[Available data]

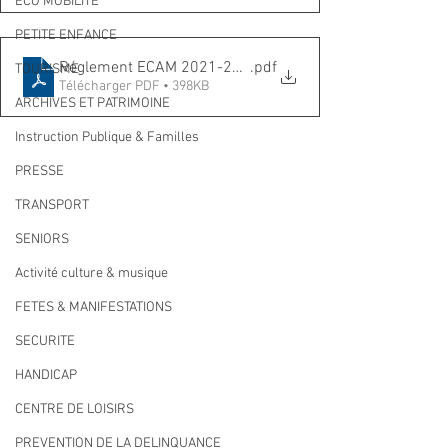
ECO MOBILITE
PETITE ENFANCE
Réglement ECAM 2021-2022
.pdf
TOURISME
Télécharger PDF • 398KB
ARCHIVES ET PATRIMOINE
Instruction Publique & Familles
PRESSE
TRANSPORT
SENIORS
Activité culture & musique
FETES & MANIFESTATIONS
SECURITE
HANDICAP
CENTRE DE LOISIRS
PREVENTION DE LA DELINQUANCE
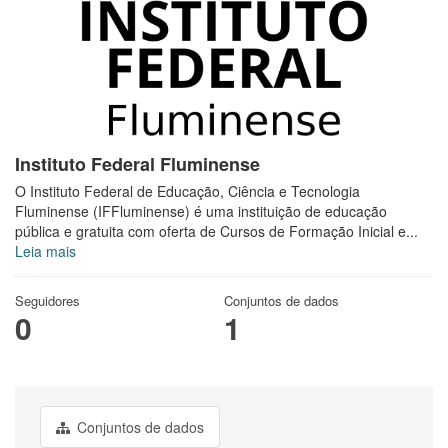
Instituto Federal Fluminense
O Instituto Federal de Educação, Ciência e Tecnologia
Fluminense (IFFluminense) é uma instituição de educação
pública e gratuita com oferta de Cursos de Formação Inicial e...
Leia mais
Seguidores
Conjuntos de dados
0
1
Conjuntos de dados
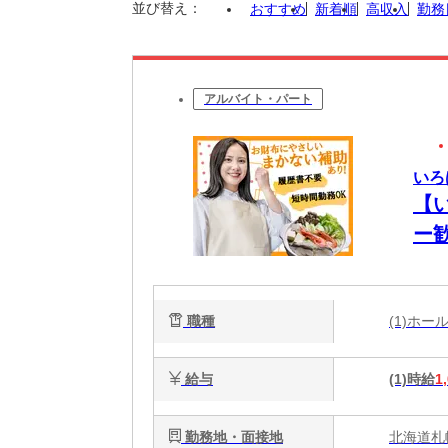
並び替え：
おすすめ
新着順
高収入
勤務
アルバイト・パート
いろ
【
ー
職種
(1)ホ
給与
(1)時給
1
勤務地・面接地
北海道札幌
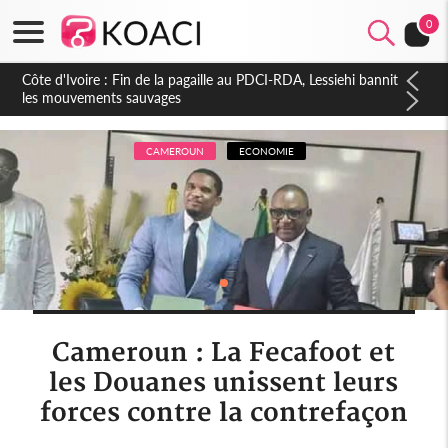
0
Côte d'Ivoire : Ouattara promet des sanctions contre les
déguerpissements illégaux
CAMEROUN
ECONOMIE
Cameroun : La Fecafoot et
les Douanes unissent leurs
forces contre la contrefaçon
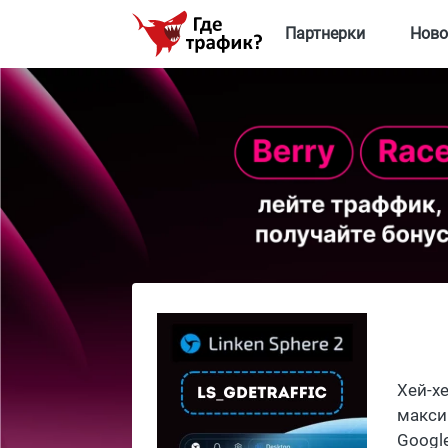
Партнерки
Ново
Хей-х
макси
Googl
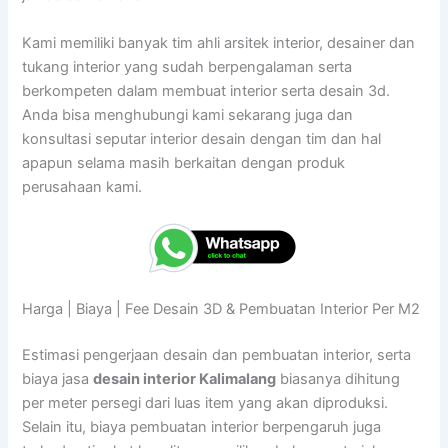
Kami memiliki banyak tim ahli arsitek interior, desainer dan
tukang interior yang sudah berpengalaman serta
berkompeten dalam membuat interior serta desain 3d.
Anda bisa menghubungi kami sekarang juga dan
konsultasi seputar interior desain dengan tim dan hal
apapun selama masih berkaitan dengan produk
perusahaan kami.
Harga | Biaya | Fee Desain 3D & Pembuatan Interior Per M2
Estimasi pengerjaan desain dan pembuatan interior, serta
biaya jasa
desain interior Kalimalang
biasanya dihitung
per meter persegi dari luas item yang akan diproduksi.
Selain itu, biaya pembuatan interior berpengaruh juga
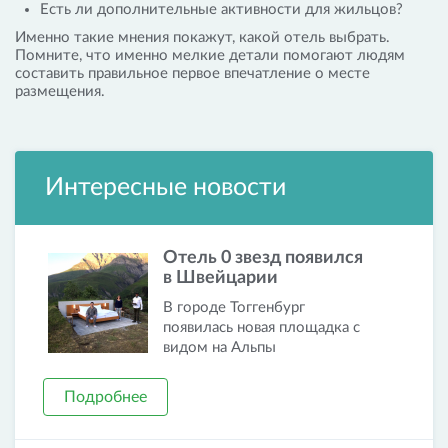
Есть ли дополнительные активности для жильцов?
Именно такие мнения покажут, какой отель выбрать.
Помните, что именно мелкие детали помогают людям
составить правильное первое впечатление о месте
размещения.
Интересные новости
Отель 0 звезд появился
в Швейцарии
В городе Тоггенбург
появилась новая площадка с
видом на Альпы
Подробнее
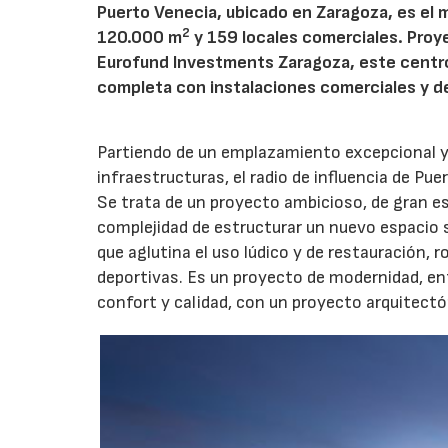
Puerto Venecia, ubicado en Zaragoza, es el 
2
120.000 m
y 159 locales comerciales. Proy
Eurofund Investments Zaragoza, este centro 
completa con instalaciones comerciales y d
Partiendo de un emplazamiento excepcional y
infraestructuras, el radio de influencia de Pu
Se trata de un proyecto ambicioso, de gran es
complejidad de estructurar un nuevo espacio se
que aglutina el uso lúdico y de restauración, 
deportivas. Es un proyecto de modernidad, en
confort y calidad, con un proyecto arquitect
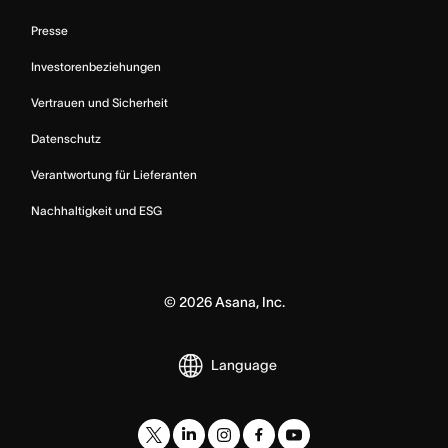
Presse
Investorenbeziehungen
Vertrauen und Sicherheit
Datenschutz
Verantwortung für Lieferanten
Nachhaltigkeit und ESG
©
2026
Asana, Inc.
Language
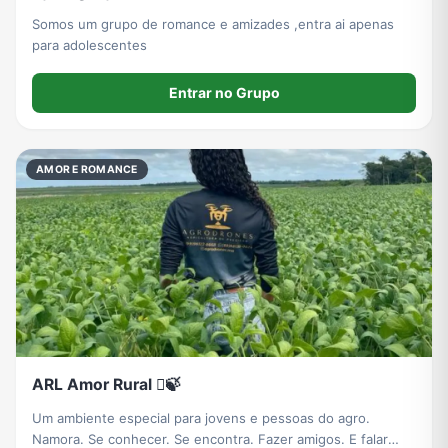
Somos um grupo de romance e amizades ,entra ai apenas
para adolescentes
Entrar no Grupo
AMOR E ROMANCE
ARL Amor Rural 🪾🍃
Um ambiente especial para jovens e pessoas do agro.
Namora. Se conhecer. Se encontra. Fazer amigos. E falar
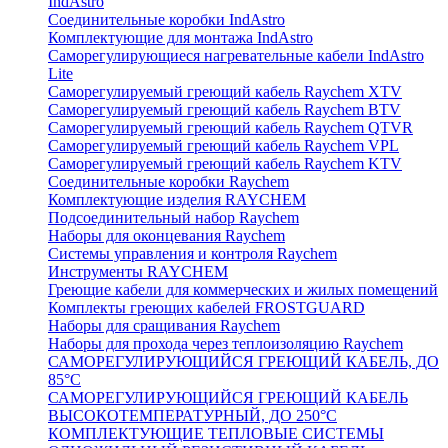
IndAstro
Соединительные коробки IndAstro
Комплектующие для монтажа IndAstro
Саморегулирующиеся нагревательные кабели IndAstro
Lite
Саморегулируемый греющий кабель Raychem XTV
Саморегулируемый греющий кабель Raychem BTV
Саморегулируемый греющий кабель Raychem QTVR
Саморегулируемый греющий кабель Raychem VPL
Саморегулируемый греющий кабель Raychem KTV
Соединительные коробки Raychem
Комплектующие изделия RAYCHEM
Подсоединительный набор Raychem
Наборы для оконцевания Raychem
Системы управления и контроля Raychem
Инструменты RAYCHEM
Греющие кабели для коммерческих и жилых помещений
Комплекты греющих кабелей FROSTGUARD
Наборы для сращивания Raychem
Наборы для прохода через теплоизоляцию Raychem
САМОРЕГУЛИРУЮЩИЙСЯ ГРЕЮЩИЙ КАБЕЛЬ, ДО
85°С
САМОРЕГУЛИРУЮЩИЙСЯ ГРЕЮЩИЙ КАБЕЛЬ
ВЫСОКОТЕМПЕРАТУРНЫЙ, ДО 250°С
КОМПЛЕКТУЮЩИЕ ТЕПЛОВЫЕ СИСТЕМЫ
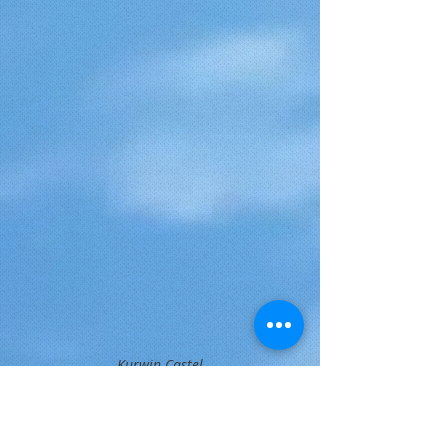
Kurwin Castel
La maravanne quant à elle est une sorte
de boîte rectangulaire creuse pleine de
graines qui produisent un son semblable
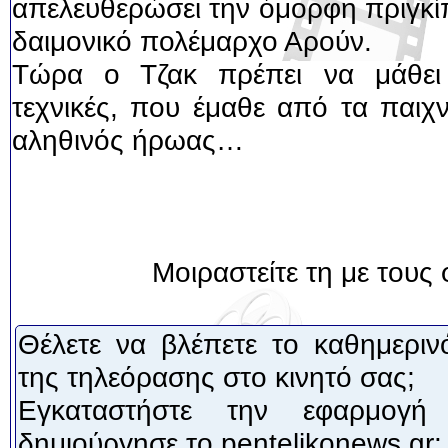
απελευθερώσει την όμορφη πριγκί
δαιμονικό πολέμαρχο Αρούν.
Τώρα ο Τζακ πρέπει να μάθει 
τεχνικές, που έμαθε από τα παιχνί
αληθινός ήρωας…
Μοιραστείτε τη με τους 
Θέλετε να βλέπετε το καθημεριν
της τηλεόρασης στο κινητό σας;
Εγκαταστήστε την εφαρμογή
δημιούργησε το pentelikonews.gr:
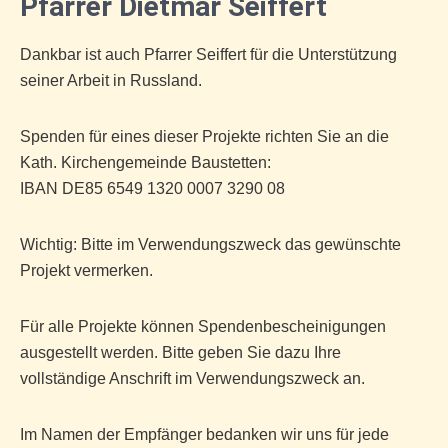
Pfarrer Dietmar Seiffert
Dankbar ist auch Pfarrer Seiffert für die Unterstützung
seiner Arbeit in Russland.
Spenden für eines dieser Projekte richten Sie an die
Kath. Kirchengemeinde Baustetten:
IBAN DE85 6549 1320 0007 3290 08
Wichtig: Bitte im Verwendungszweck das gewünschte
Projekt vermerken.
Für alle Projekte können Spendenbescheinigungen
ausgestellt werden. Bitte geben Sie dazu Ihre
vollständige Anschrift im Verwendungszweck an.
Im Namen der Empfänger bedanken wir uns für jede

[/Available data]

Task requirements: From the entries above, select each line containing the string "serta".

Exercise output:
tukang interior yang sudah berpengalaman serta
berkompeten dalam membuat interior serta desain 3d.
Estimasi pengerjaan desain dan pembuatan interior, serta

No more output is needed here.